Çocukluğumuzda ebeveynlerimizin üstünde titizlikle durduğu ve bize kazandırmaya çalıştığı en önemli erdemlerden biri dürüst olmaktı değil mi:)
İyi çocuklar olmalıydık, yaptığımız yanlış da olsa gidip anne-babamıza anlatmalıydık çünkü onların sevgisi koşulsuzdu ve hatalı da olsak bizi seveceklerdi, anlayacaklardı, yol göstereceklerdi.(İdeali buydu!)
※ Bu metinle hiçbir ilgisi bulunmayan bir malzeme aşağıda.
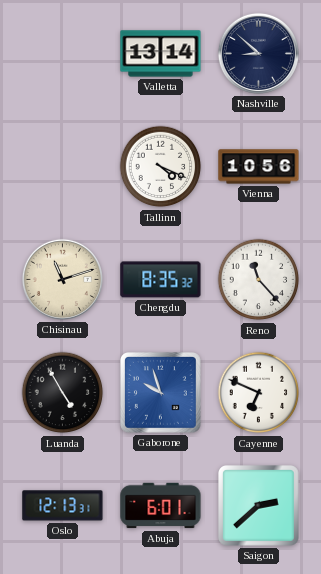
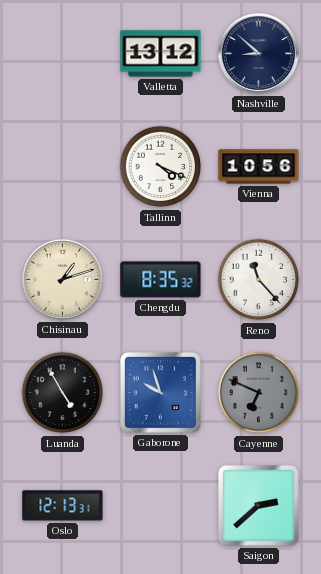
Valletta: 13:14 -> 13:12
Chisinau: 11:12 -> 1:12
Cayenne dial: white -> grey
Abuja: 6:01 -> none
Bizler büyüdük ve ideal çizgiden kimi zaman az kimi zaman çok ayrıldık, ufak ufak pembesinden beyazından yalanlar söylemeye, işimize göre davranmaya başladık, nabza göre şerbet verdik, en basiti sınavda kopya çektik(ben çekmedim diyen başta en yalancıdır!). Oysa masallar dinlemiştik, yalan söyleyince burnumuz uzayacaktı.
Şimdi o masalın kahramanı, haylaz yalancı kukla, oğlumun oyuncağı.
Canım arkadaşım, Nadidem, oğluma bu masalı kahramanı ile anlatayım diye en özelinden detayları ile yaptırmış, güzel bir sürprizle yollamış bana...
Tilda Pinokyomuz elinde benim için en anlamlı fotoğraflardan biri ile çıktı geldi:) Bu özel işçilik için fikri mühim kişi Nadidem ve atölyesinde ayrıca emek vererek çerçeveyi işleyen
Abstractarthouse 'a teşekkür eder, bal yanaklarından öperim!
Yakasındakini biyesini, kalbindeki puantiyesini sevdiğim Pinokyo:) Çağan'ın aklı erene kadar benim oldu:)
12 yıllık Nadidem, sana karşı hiç yamuk yapmadım, hani bu hediyenin altında bir mesaj varsa baştan belirteyim:) Belki blog yazdığımı biraz geç öğrenmiş olabilirsin ama sen de bana ekşi'de yazdığını söylememiştin:))
En iyisi herkes kendine birer tane Pinokyo alsın, sadece çoluğuna çocuğuna değil mümkünse herkese dürüstlüğün önemini anlatsın.
Yalansız dolansız, mutlu mesut günler gördüğümüz bir yıl olsun! Fena mı olur?